In addition, by late 2015, it was recommended that I attend counselling. Crying about your complete inability to handle your life in the GP’s office grants you that, and a week’s sick leave, apparently. Because no one tells you about foggy brain and why you can’t remember what you did yesterday, or where you put your car keys – only to find them, after you’ve spent an hour scouring the field you’ve just walked your dog on, dangling from the ignition the whole time, – or why you can’t hold a conversation with someone because you haven’t got the mental capacity, and you just think you’re going mad. The big ‘E’ doesn’t just affect your ovaries, your bladder, your fallopian tubes, your recto-vaginal septum (oh, yah) or even bowels, it affects your entire being.

I’d also started Teacher Training in September 2016, and no one prepares you for that conversation in the interview when you have to explain that you have a majorly inconvenient, hugely debilitating, medical condition, for which you will no doubt need time off because of ‘cramps’. Again, I was one of the lucky ones. My new boss and Headteacher were understanding. Knew someone who knew someone who had it.

Fast forward and it’s 2017. Now the pain was in right side. Shocker. The side they’d left well alone. The GP mentioned the coil could be a viable solution, among others, especially the least-favourable solution I’m sure we’ve all heard; ‘get pregnant’. I can almost feel the anger radiating from you. I agreed to the Mirena coil. I wasn’t great at taking the pill the right way, and this was something I didn’t need to think about for 5 years. At this point I was ready for a full hysterectomy – which apparently at 26 is not to be considered under any circumstances, no matter how many times you cry in frustration at a Dr who cannot fathom why you don’t want to procreate – of your own choice.

2017’s laparoscopy was miserable. Utterly miserable. I woke up from the anaesthetic sobbing as if my body knew the results before I did. When I’d finally come around enough to comprehend what I was being told, I just remember sobbing some more. They’d found more lesions, cells, whatever you want to call the little black spot bastards they show you on those x-ray sheets that hide in your ever-growing medical file. It was worse than they expected. They’d found it had pretty much smothered my right ovary and had a little jolly jaunt to my bladder. They’d not been able to do anything for Olga or Barry Bladder. Not a thing. Nada. Zilch. I was drained. Mentally, emotionally, physically drained. I was beside myself. I cried in the car on the way home. I cried when my mum put my 26-year-old beaten body to bed. I cried when I woke up at various intervals throughout the night when the shoulder pain made it too uncomfortable to sleep. I just couldn’t comprehend how they could have done nothing to remove it.
They were kind enough to insert the coil while I was under, so I have no idea how that’s going to go down when they have to pull it out and inevitably put in another with me fully awake. Future me’s problem I guess. I have another year and a half before the 5 year mark. What you’re not told, or at least what I had to find out for myself through forums, is that the effectiveness of the Mirena coil in subduing endometriosis related pain is good for the first 3 years and then depletes from there on. I hit the 3 year mark in March 2020, coinciding with the time I became fully aware that I’m experiencing symptoms again.

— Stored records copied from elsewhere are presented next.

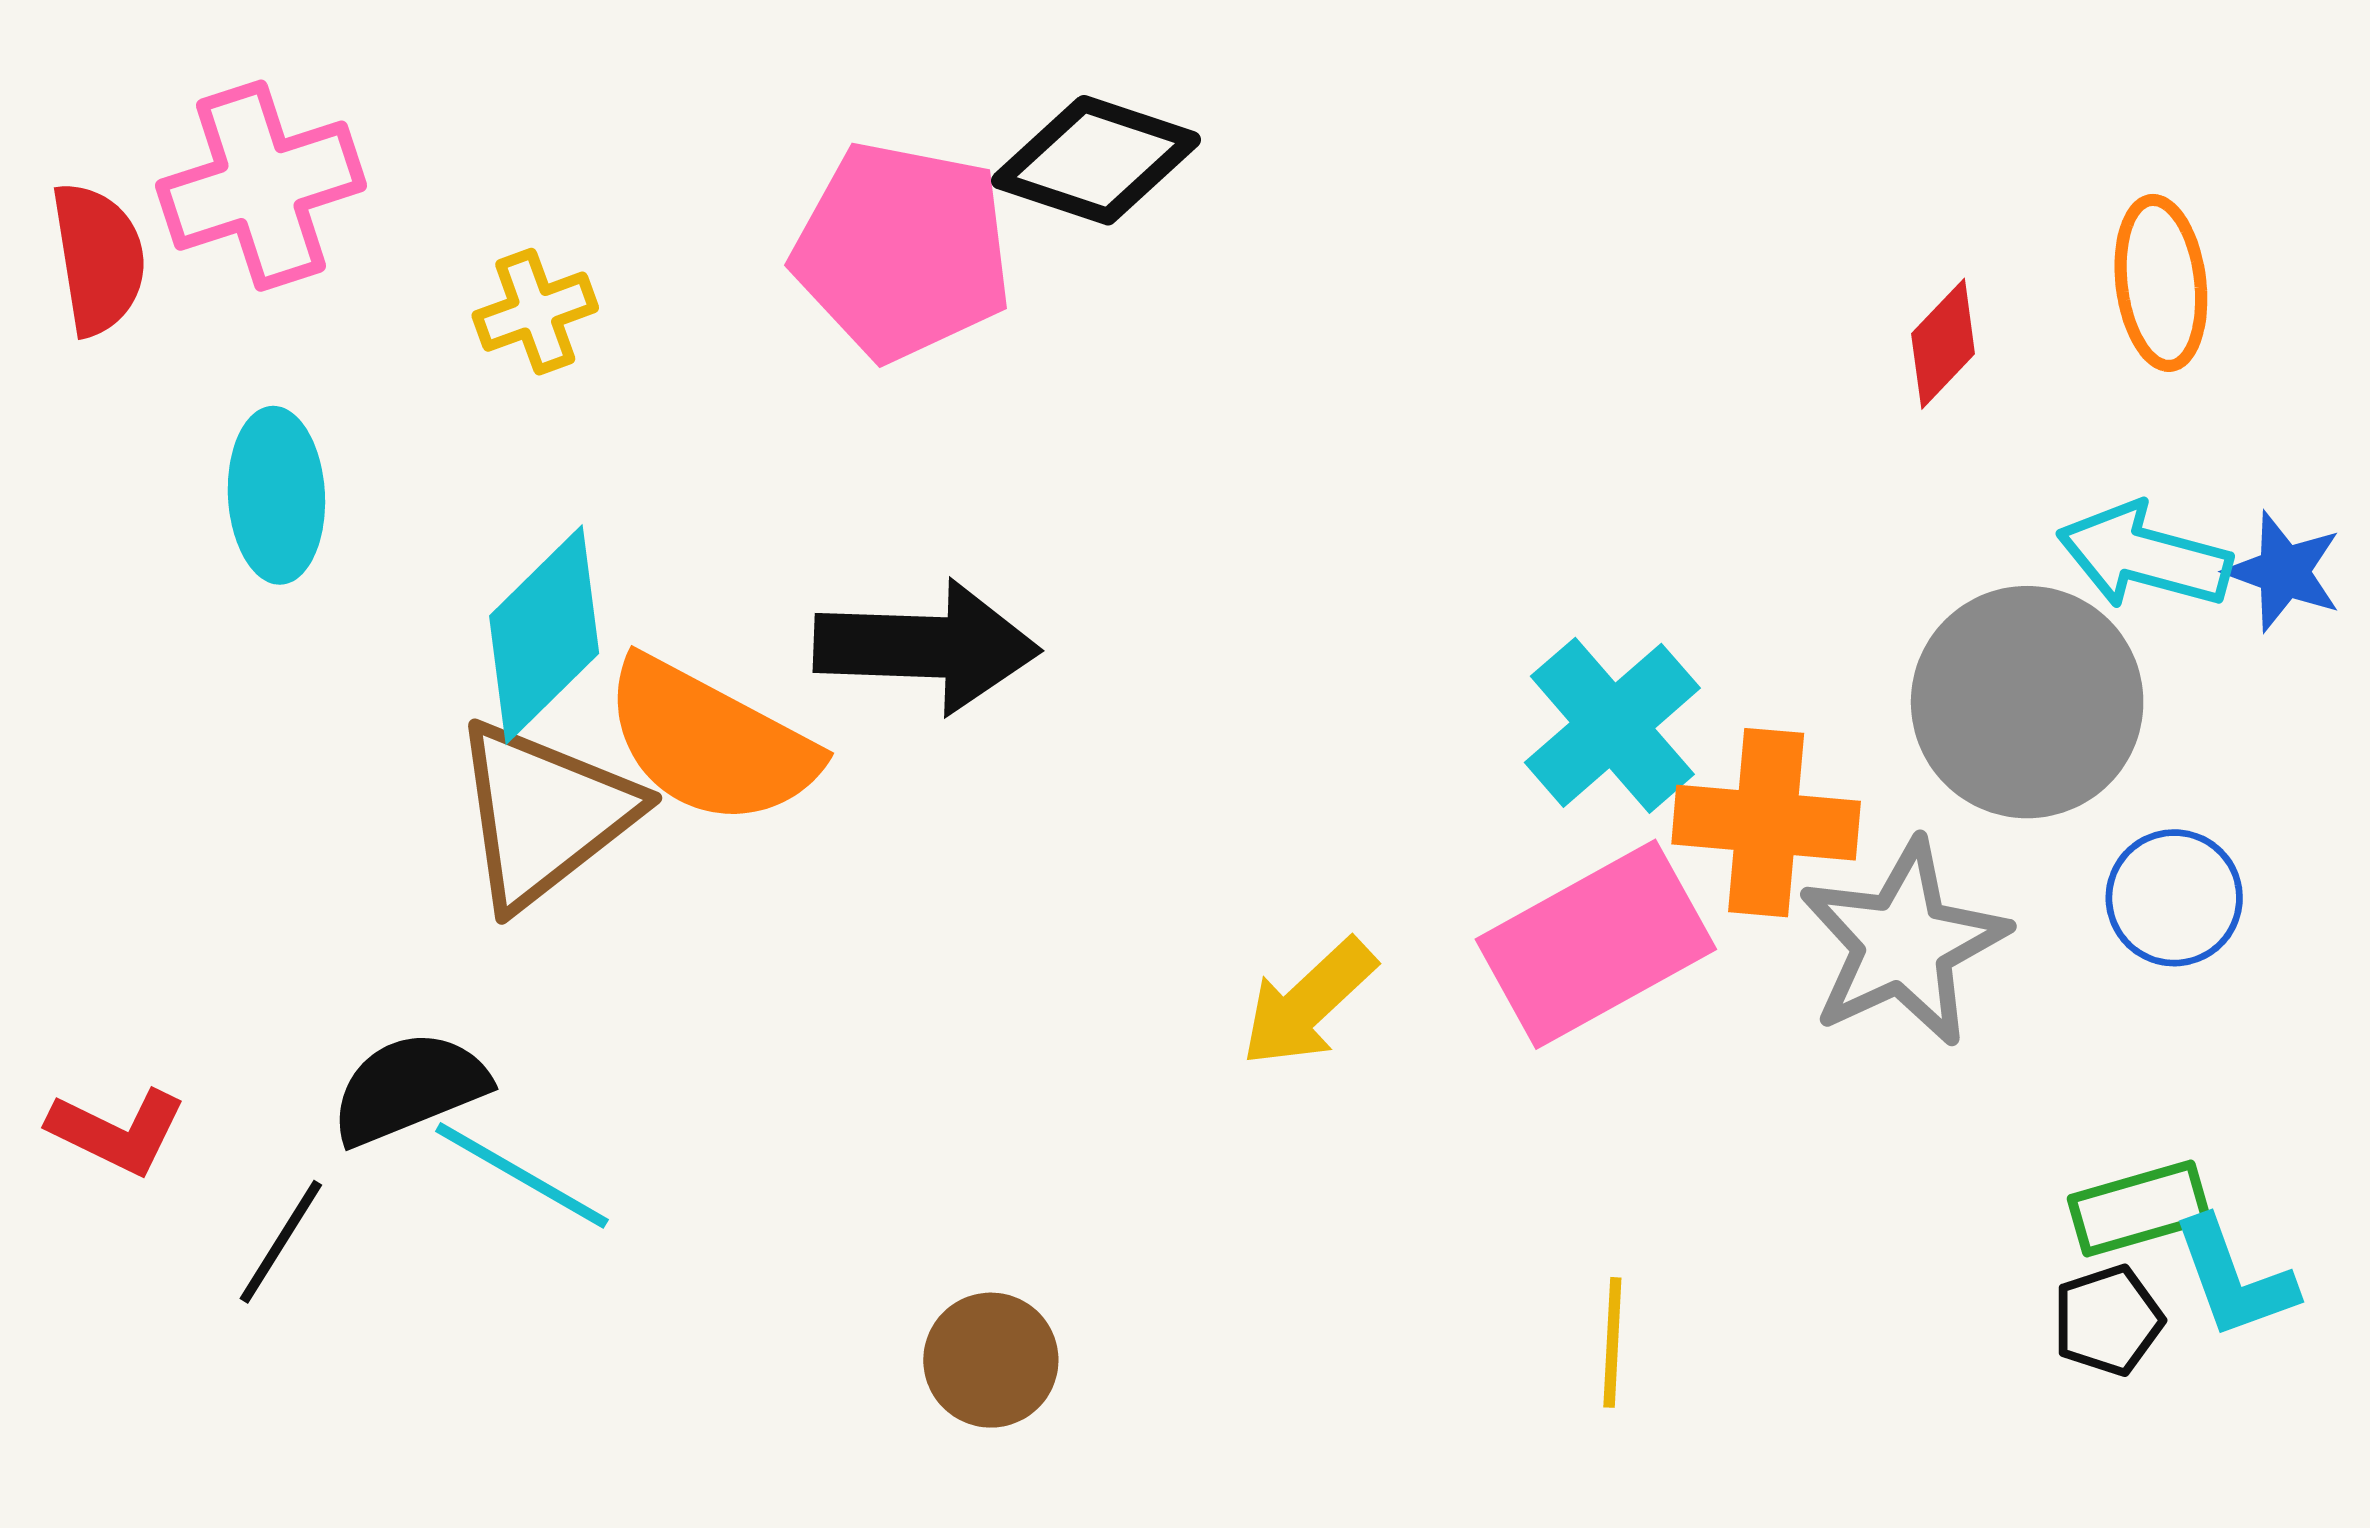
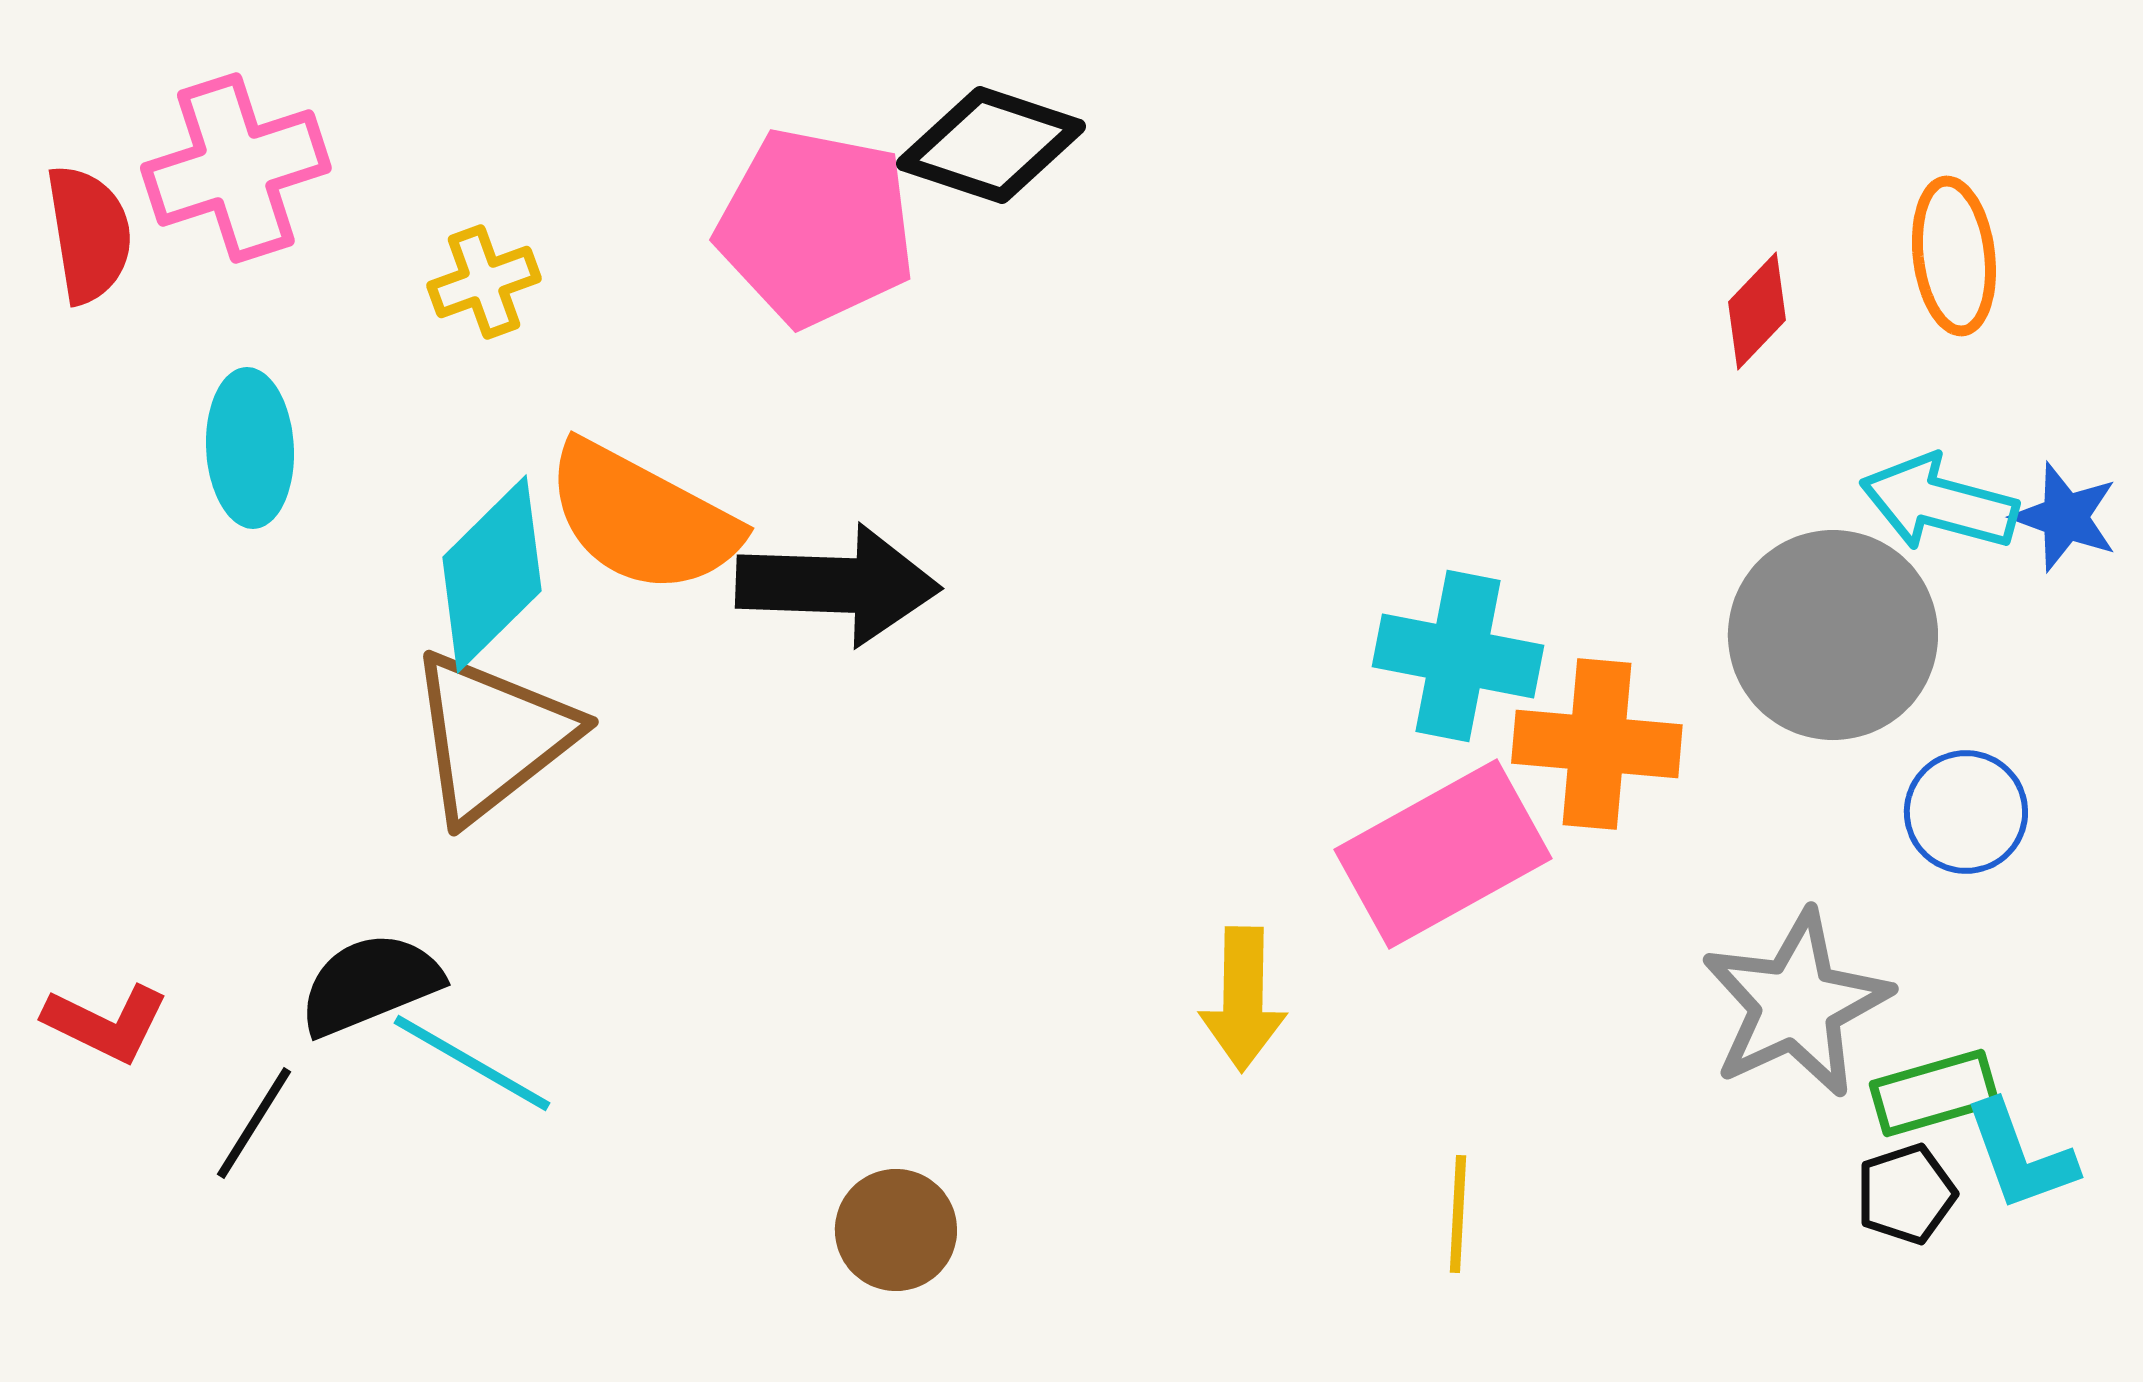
cyan cross: (1612, 725) -> (1458, 656), turned -38
orange semicircle: (710, 742) -> (642, 518), moved
gray star: (1903, 943) -> (1796, 1004), moved
yellow arrow: (1308, 1003) -> (1243, 999), moved, turned -46

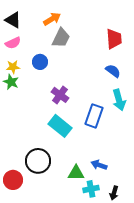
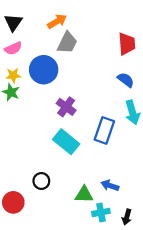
black triangle: (13, 20) -> (13, 22), turned 36
blue circle: (40, 62) -> (44, 70), size x1.6
black circle: (38, 161) -> (41, 181), size x0.6

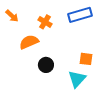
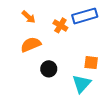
orange arrow: (12, 16) -> (29, 17), moved
orange cross: (45, 22) -> (60, 25), moved

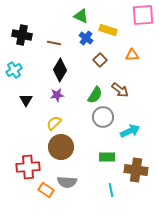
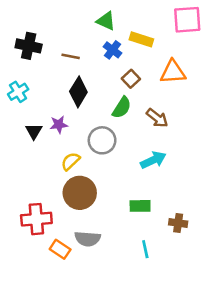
orange triangle: (132, 55) -> (173, 72), size x1.5
purple star: (57, 95) -> (59, 125), moved
green semicircle: (95, 95) -> (122, 108), moved
gray circle: (103, 117) -> (102, 140), moved
cyan arrow: (130, 131) -> (153, 160), moved
brown cross: (136, 170) -> (178, 223), size x0.6

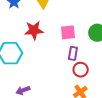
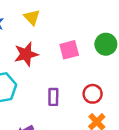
purple rectangle: (73, 53) -> (53, 97), moved

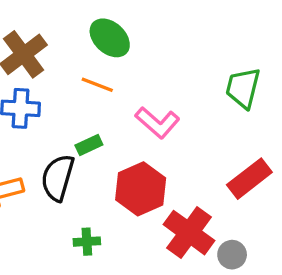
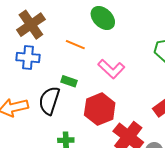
green ellipse: (110, 38) -> (103, 18), moved
green rectangle: (89, 145) -> (69, 81), turned 42

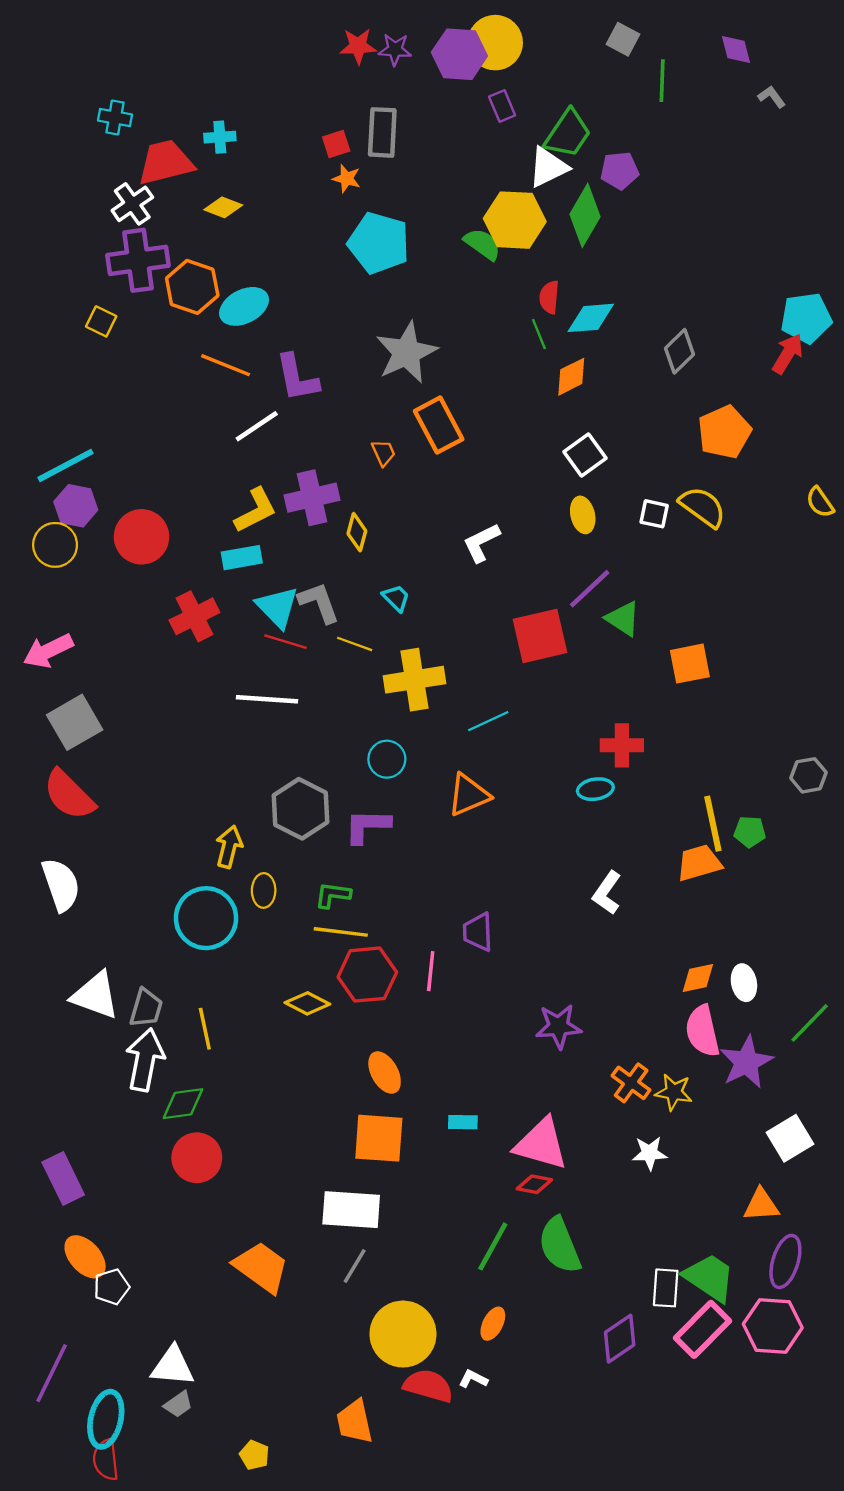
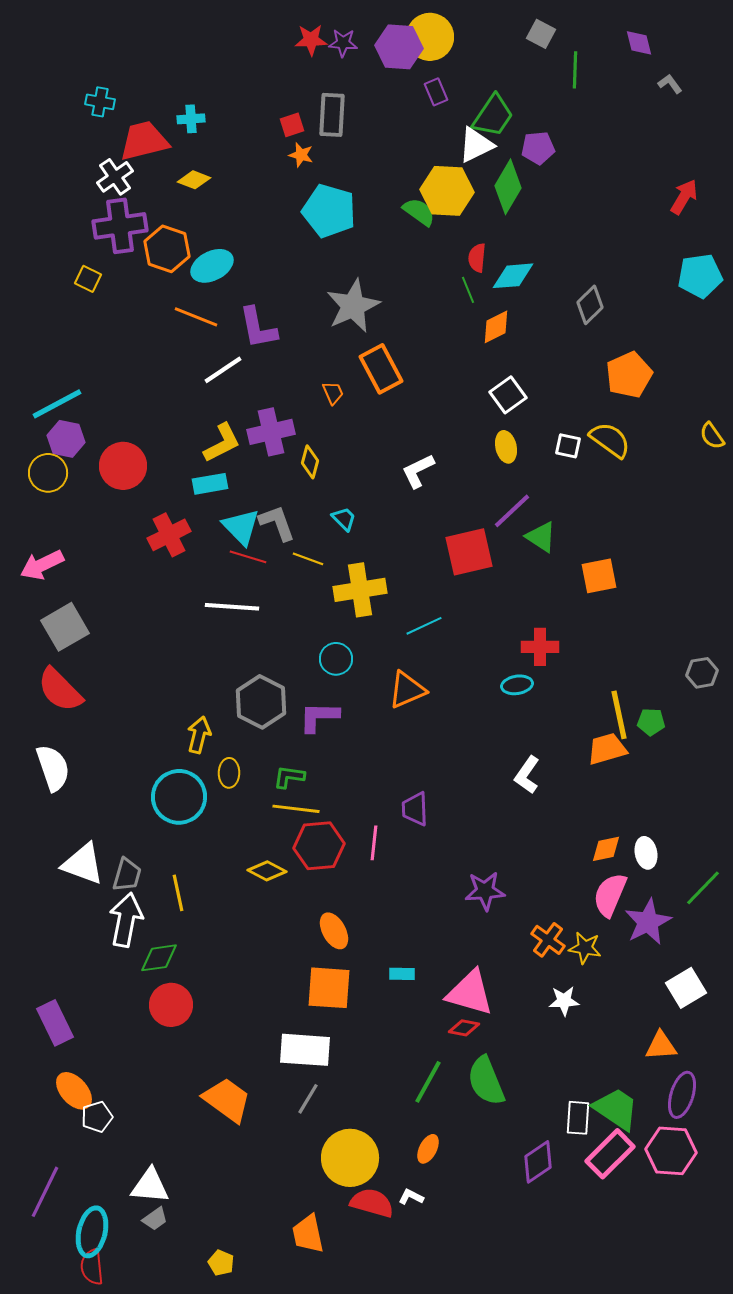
red arrow: (788, 354) -> (684, 197), moved
pink semicircle: (703, 1031) -> (610, 895), turned 36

‘We’ll get you on the list to get you back in for another surgery as soon as we can.’ Apparently that’s NHS speak for ‘when you call us to remind us and we get a cancellation, you can drop everything to come in.’ This happened a year later.

Technically 10 months. 10 months of juggling Teacher Training, with 10 months of stress which was no doubt attributing to my bouts of serious pain, with 10 months of a failing relationship with someone who declared at the early hours of the morning that they wanted children. I didn’t. I don’t., and 10 months of explaining, social excuses, brave faces for classes of 30 students, and trying my best.

I remember when I got the call for my 3rd surgery in as many years. I’d made the initiation a few weeks before. Called the GP and went over the symptoms again. Driving home my phone rings; I see it’s the hospital. Obviously, driving safely, I pulled over and take it. ‘We’ve got a cancellation and can get you in, in X days.’ I booked it there and then and called my work. The stress at school was mounting; that week we had pre-GCSE Year 10 Parents’ Evening and I was asking to be excused. I should have breathed a sigh of relief to have such understanding higher-ups and colleagues, but I felt nothing but failure, anxiety and more stress. I spent the next few days making sure everything was covered for my absence and made 30 phone calls home. Some were sympathetic and understanding, some couldn’t believe I was taking time off to sort my cramps problem.

The 3rd surgery was more successful. Liberating even. Most of the BSB (black spot bastards, as I will now lovingly refer to them) were removed and I had to undergo the whole catheter thing for Barry. It was the the most invasive of the 3 surgeries. But now the coil could do its thing and grant me the pain-free life I never thought would be granted. Life was a breeze. I didn’t consider myself to have endometriosis anymore. I was quite delusional even. I felt a little like Smeagol when he got so excited that Gollum had temporarily left him. Like Gollum, Olga’s and Barry’s friends were still there, just lurking, waiting, mocking my total naïvety.

I spent the next few years not having to tell a soul about my ailments. I could happily apply for jobs without fear of having to explain that I’ll be racking up points on my Bradford Factor, old friends weren’t offered BS excuses for my social absences, new friends weren’t privy to my ‘medical condition’, and I could freely travel without worrying that I’d need to take a suitcase worth of Ibuprofen or packets of pills – thank you Mirena.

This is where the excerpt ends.